FOR THEIR PROTECTION: Vulnerable items are stored in protective sleeves and custom-built boxes. Many of our earlier items—parchment manuscripts, books and manuscripts on rag paper—are far more durable than later books and manuscripts on highly acidic, brittle pulp paper from the mid-19th century onward. Some of our most fragile manuscripts, in fact, are in modern collections such as the papers of faculty members George Herbert Mead and Ernest W. Burgess, PhD’13. Brittle paper is also scattered through the records of Poetry: A Magazine of Verse, founded in 1912. We provide protective housing for fragile items as we encounter them in processing, and we also secure outside preservation funding such as the Save America’s Treasures grant that helped to rehouse the Poetry collection. Thanks to support from the trustees for a recently completed project, all of Special Collections has been given an improved environment with enhanced controls on temperature and humidity.

ARCHIVES GO HIGH-TECH: Our first two digital collections were developed for the American Memory site at the Library of Congress: American Environmental Photographs, presenting thousands of images of natural ecologies created by the Department of Botany in the early 20th century, and The First American West, which explores the history of trans-Appalachian settlement using rare books and manuscripts from the Durrett collection on Kentucky and the Ohio River Valley. Since then the library’s digital program has created sites based on the University’s centennial exhibitions, world’s-fair publications from the Century of Progress, early printed editions of Chopin, and the papers of Enrico Fermi. We’re also expanding the Archival Photofiles digital collection to include thousands of images of University buildings and the surrounding neighborhood, student activities, athletics, social events, and occasions in University history from conferences to visits by guests such as Edward, Prince of Wales.

RECENT ACQUISITIONS: One of the most fascinating collections we’ve acquired recently is the corporate archive of the Chicago printing firm R. R. Donnelley & Sons Co. The gift spans the history of the company from the years before the 1871 Chicago Fire to the 1990s and includes material on printing technologies, industrial architecture, book design and manufacture, and printing-industry crafts and trades. The archive also documents the range of Donnelley’s printed materials: mail-order and retail catalogs, popular magazines, encyclopedias, and color-printed advertising for department stores and manufacturers of everything from cars and appliances to food products.
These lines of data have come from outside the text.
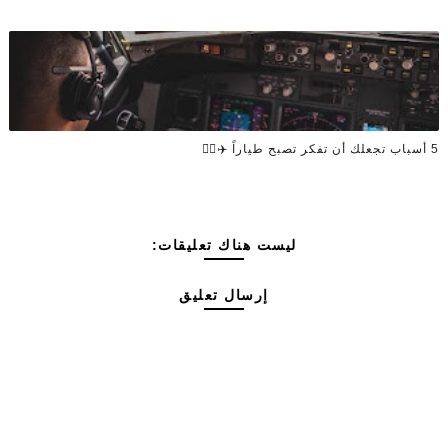
5 أسباب تجعلك أن تفكر تصبح طياراً ✈️👨‍✈️
ليست هناك تعليقات:
إرسال تعليق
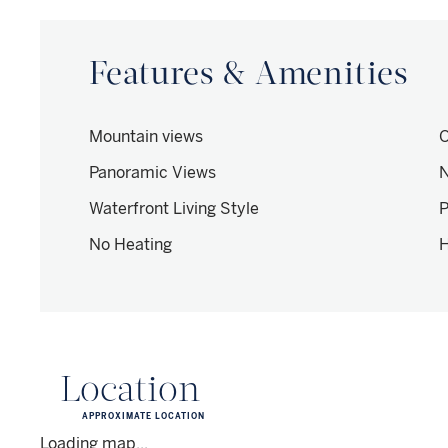
Features & Amenities
Mountain views
O
Panoramic Views
N
Waterfront Living Style
P
No Heating
H
Location
APPROXIMATE LOCATION
Loading map...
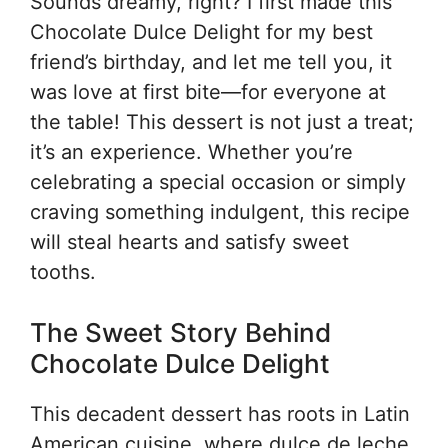
Sounds dreamy, right? I first made this
Chocolate Dulce Delight for my best
friend’s birthday, and let me tell you, it
was love at first bite—for everyone at
the table! This dessert is not just a treat;
it’s an experience. Whether you’re
celebrating a special occasion or simply
craving something indulgent, this recipe
will steal hearts and satisfy sweet
tooths.
The Sweet Story Behind
Chocolate Dulce Delight
This decadent dessert has roots in Latin
American cuisine, where dulce de leche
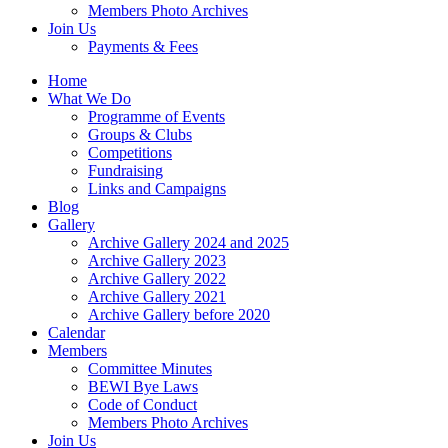
Members Photo Archives
Join Us
Payments & Fees
Home
What We Do
Programme of Events
Groups & Clubs
Competitions
Fundraising
Links and Campaigns
Blog
Gallery
Archive Gallery 2024 and 2025
Archive Gallery 2023
Archive Gallery 2022
Archive Gallery 2021
Archive Gallery before 2020
Calendar
Members
Committee Minutes
BEWI Bye Laws
Code of Conduct
Members Photo Archives
Join Us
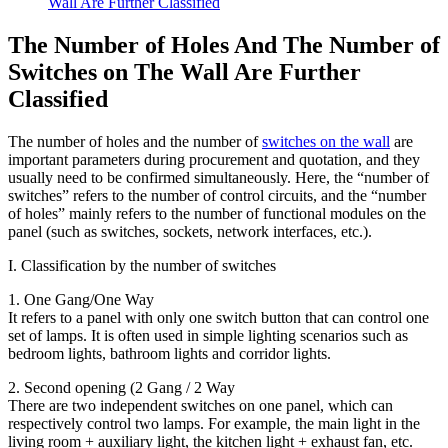
Wall Are Further Classified
The Number of Holes And The Number of
Switches on The Wall Are Further
Classified
The number of holes and the number of
switches on the wall
are
important parameters during procurement and quotation, and they
usually need to be confirmed simultaneously. Here, the “number of
switches” refers to the number of control circuits, and the “number
of holes” mainly refers to the number of functional modules on the
panel (such as switches, sockets, network interfaces, etc.).
I. Classification by the number of switches
1. One Gang/One Way
It refers to a panel with only one switch button that can control one
set of lamps. It is often used in simple lighting scenarios such as
bedroom lights, bathroom lights and corridor lights.
2. Second opening (2 Gang / 2 Way
There are two independent switches on one panel, which can
respectively control two lamps. For example, the main light in the
living room + auxiliary light, the kitchen light + exhaust fan, etc.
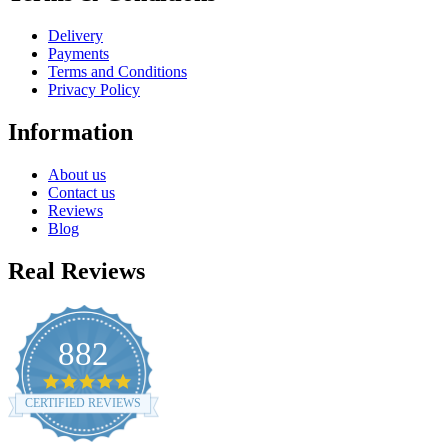
Delivery
Payments
Terms and Conditions
Privacy Policy
Information
About us
Contact us
Reviews
Blog
Real Reviews
882
4.8
star
CERTIFIED REVIEWS
rating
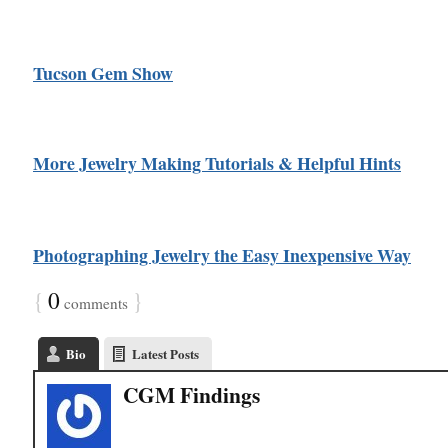
Tucson Gem Show
More Jewelry Making Tutorials & Helpful Hints
Photographing Jewelry the Easy Inexpensive Way
{
0
}
comments
Bio
Latest Posts
CGM Findings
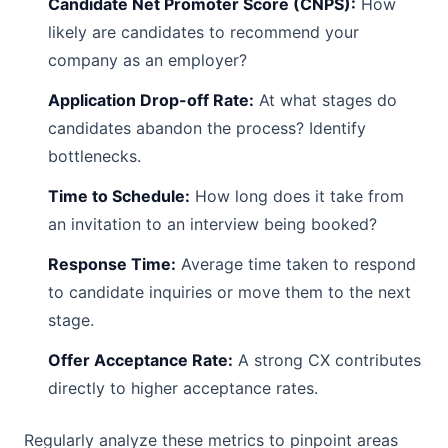
Candidate Net Promoter Score (CNPS):
How
likely are candidates to recommend your
company as an employer?
Application Drop-off Rate:
At what stages do
candidates abandon the process? Identify
bottlenecks.
Time to Schedule:
How long does it take from
an invitation to an interview being booked?
Response Time:
Average time taken to respond
to candidate inquiries or move them to the next
stage.
Offer Acceptance Rate:
A strong CX contributes
directly to higher acceptance rates.
Regularly analyze these metrics to pinpoint areas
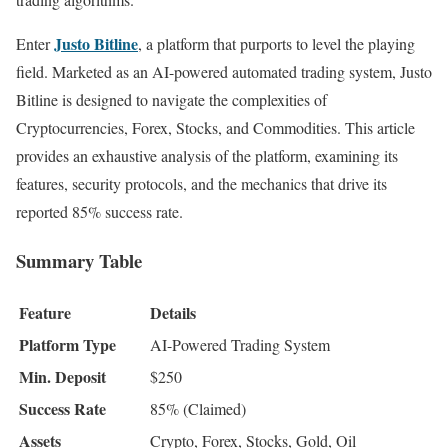
Justo Bitline
Enter
, a platform that purports to level the playing
field. Marketed as an AI-powered automated trading system, Justo
Bitline is designed to navigate the complexities of
Cryptocurrencies, Forex, Stocks, and Commodities. This article
provides an exhaustive analysis of the platform, examining its
features, security protocols, and the mechanics that drive its
reported 85% success rate.
Summary Table
Feature
Details
Platform Type
AI-Powered Trading System
Min. Deposit
$250
Success Rate
85% (Claimed)
Assets
Crypto, Forex, Stocks, Gold, Oil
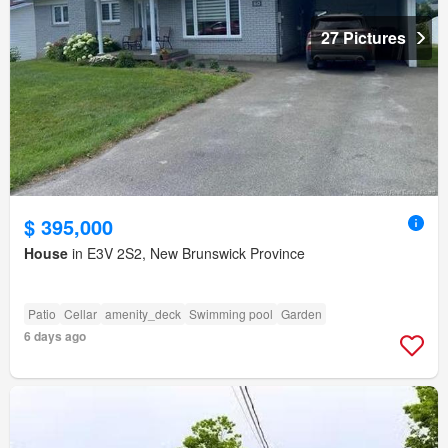
27 Pictures
$ 395,000
House
in E3V 2S2, New Brunswick Province
Patio
Cellar
amenity_deck
Swimming pool
Garden
6 days ago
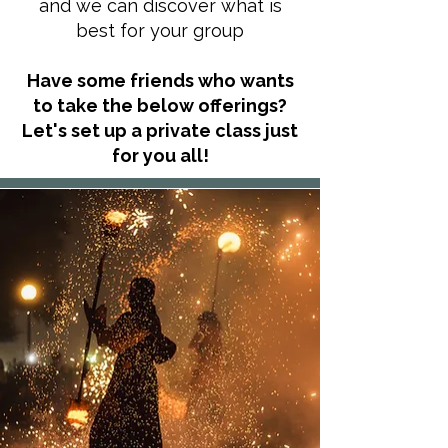
and we can discover what is
best for your group
Have some friends who wants
to take the below offerings?
Let's set up a private class just
for you all!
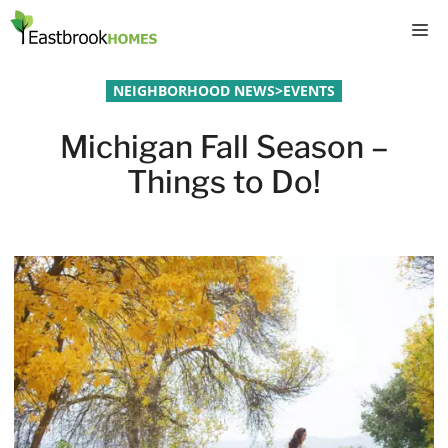
Skip
M
to
content
NEIGHBORHOOD NEWS
>
EVENTS
Michigan Fall Season –
Things to Do!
The collection has great potential for research in social history, graphic design, cultural studies, urban history, and other fields.

JAZZ UP THE ARCHIVES: This year the library’s Chicago Jazz Archive is being consolidated with holdings of the Special Collections Research Center. The Jazz Archive includes materials on the history of jazz in Chicago, jazz recordings, photographs, sheet music, scrapbooks, posters, and memorabilia of jazz musicians and groups. It’s arriving just as we begin UNCAP, the Uncovering New Chicago Archives Project, a three-year initiative funded by the Andrew W. Mellon Foundation. In partnership with faculty members Jacqueline Goldsby, Travis Jackson, and Robert von Hallberg, the library will support the discovery of little-known Chicago archival collections in African American history, training grad students to process them. The grant also underwrites processing of the Chicago Jazz Archive, Chicago Review, records and several modern-poetry collections.

ON THE WISH LIST: The archives have an impressive set of professional papers of faculty members but less about students and student life. It’s sometimes difficult to locate materials from student organizations or photos, posters, announcements, and other items from undergraduate and graduate years. I hope alumni with student memorabilia can help us fill some of these gaps.